Information shown Block Start
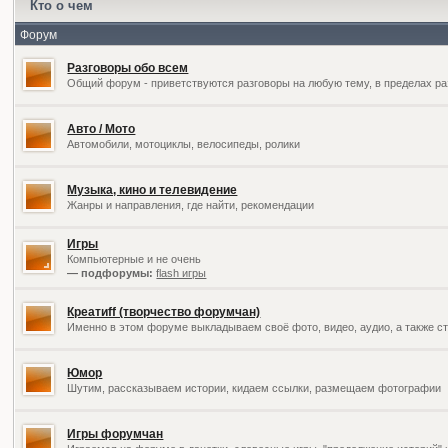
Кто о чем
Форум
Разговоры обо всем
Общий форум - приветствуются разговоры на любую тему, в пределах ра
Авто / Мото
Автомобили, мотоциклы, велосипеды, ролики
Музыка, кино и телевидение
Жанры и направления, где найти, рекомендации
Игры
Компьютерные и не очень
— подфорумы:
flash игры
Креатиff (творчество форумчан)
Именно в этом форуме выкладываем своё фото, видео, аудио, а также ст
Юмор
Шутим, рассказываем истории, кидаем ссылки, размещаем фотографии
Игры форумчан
Information shown Block End
Information shown Block Start
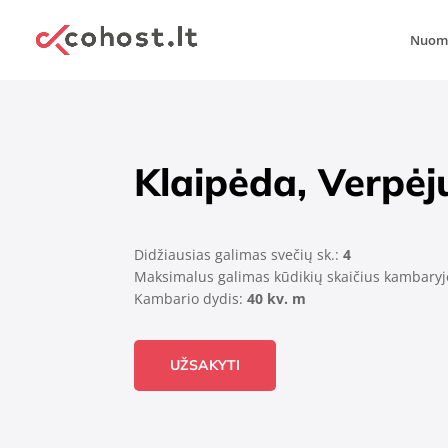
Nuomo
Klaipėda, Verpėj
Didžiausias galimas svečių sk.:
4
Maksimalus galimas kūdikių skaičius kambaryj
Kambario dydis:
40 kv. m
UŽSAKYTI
Information shown Block End
* Task prompt:
In the material above, find the line containing "Автомобили, мотоциклы, велосипеды, ролики" and the line containing "Игры форумчан", then write out exactly those two lines and every line between them, and nothing more.

* Expected output:
Автомобили, мотоциклы, велосипеды, ролики
Музыка, кино и телевидение
Жанры и направления, где найти, рекомендации
Игры
Компьютерные и не очень
— подфорумы:
flash игры
Креатиff (творчество форумчан)
Именно в этом форуме выкладываем своё фото, видео, аудио, а также ст
Юмор
Шутим, рассказываем истории, кидаем ссылки, размещаем фотографии
Игры форумчан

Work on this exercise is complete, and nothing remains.